BigQuery: Upload pandas DataFrame containing arrays #19

AETDDraper · 2019-07-01T12:15:39Z

The support for python Bigquery API indicates that arrays are possible, however, when passing from a pandas dataframe to bigquery there is a pyarrow struct issue.

The only way round it seems its to drop columns then use JSON Normalise for a separate table.

from google.cloud import bigquery

project = 'lake'
client = bigquery.Client(credentials=credentials, project=project)
dataset_ref = client.dataset('XXX')
table_ref = dataset_ref.table('RAW_XXX')
job_config = bigquery.LoadJobConfig()
job_config.autodetect = True
job_config.write_disposition = 'WRITE_TRUNCATE'

client.load_table_from_dataframe(appended_data, table_ref,job_config=job_config).result()

This is the error recieved. NotImplementedError: struct

The reason I wanted to use this API as it indicates Nested Array support, which is perfect for our data lake in BQ but I assume this doesn't work?

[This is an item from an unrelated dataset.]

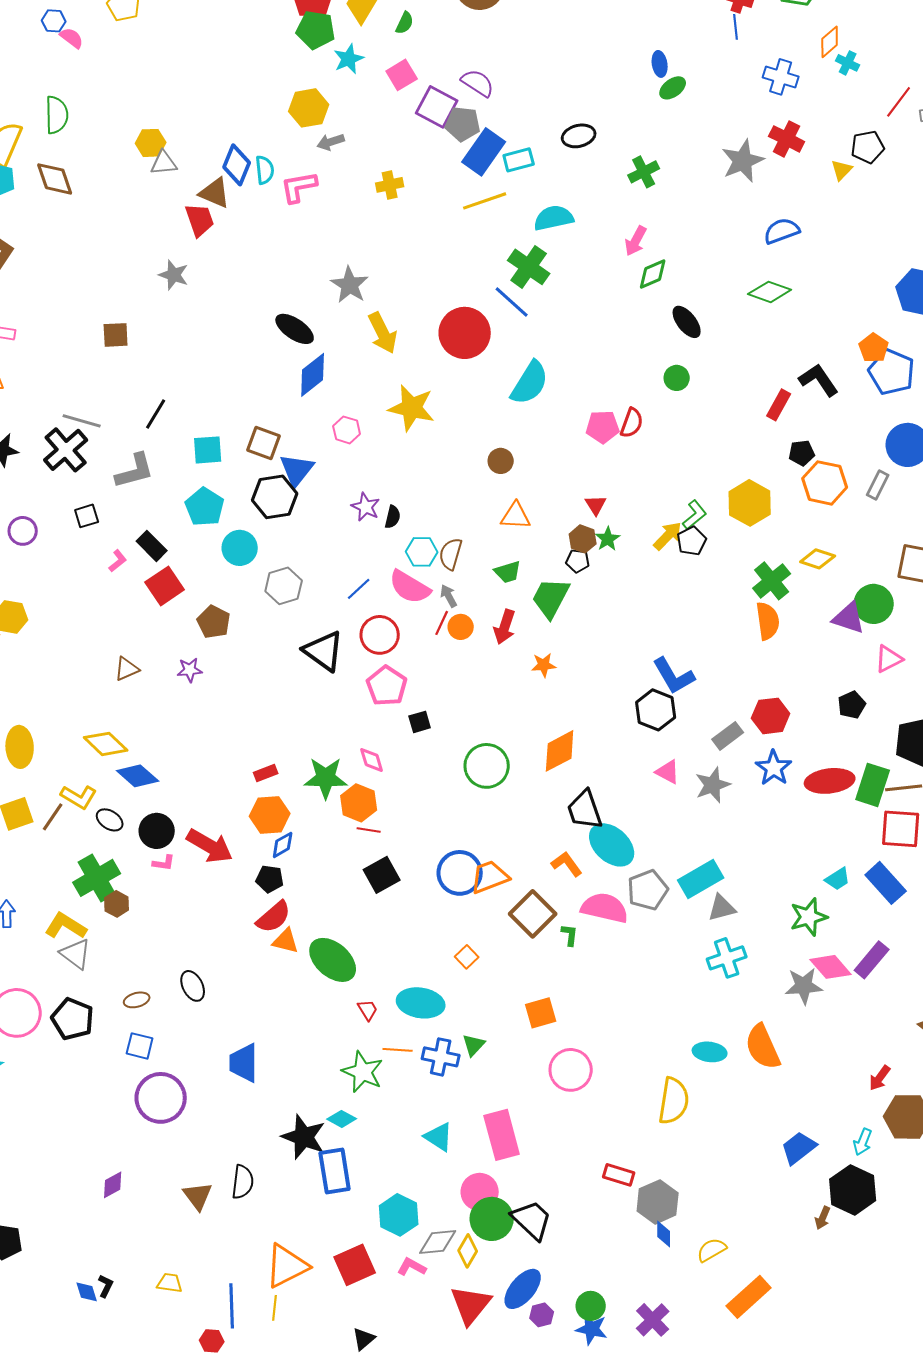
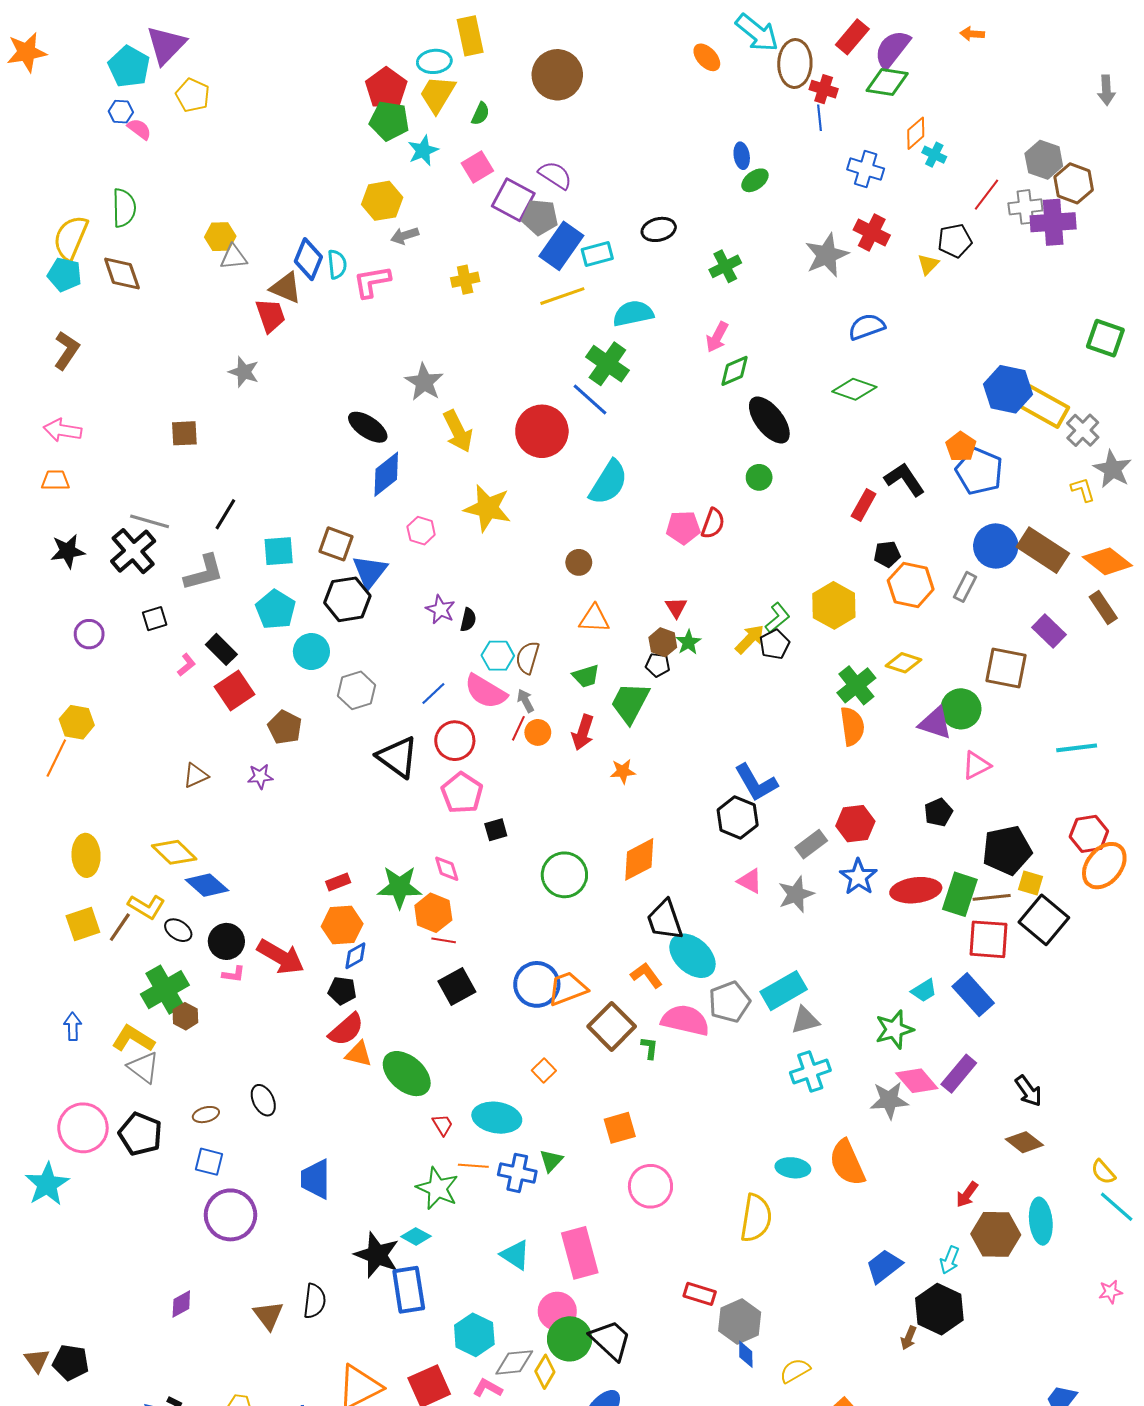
black ellipse: (687, 322) -> (769, 420), size x1.4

tswast · 2019-07-01T18:07:31Z

Thanks for the report. Struct support is reported at https://github.com/googleapis/google-cloud-python/issues/8191, but I'll keep this issue open as a feature request for arrays of scalar types.

sumit-ql · 2019-09-23T13:32:03Z

I am not able to repro this issue with dataframe containing arrays only. Its not giving any exception.

i can see an exception when we use dict(STRUCT/RECORD) in dataframe.

@AETDDraper Could you please provide a sample dataframe containing arrays which causes the error.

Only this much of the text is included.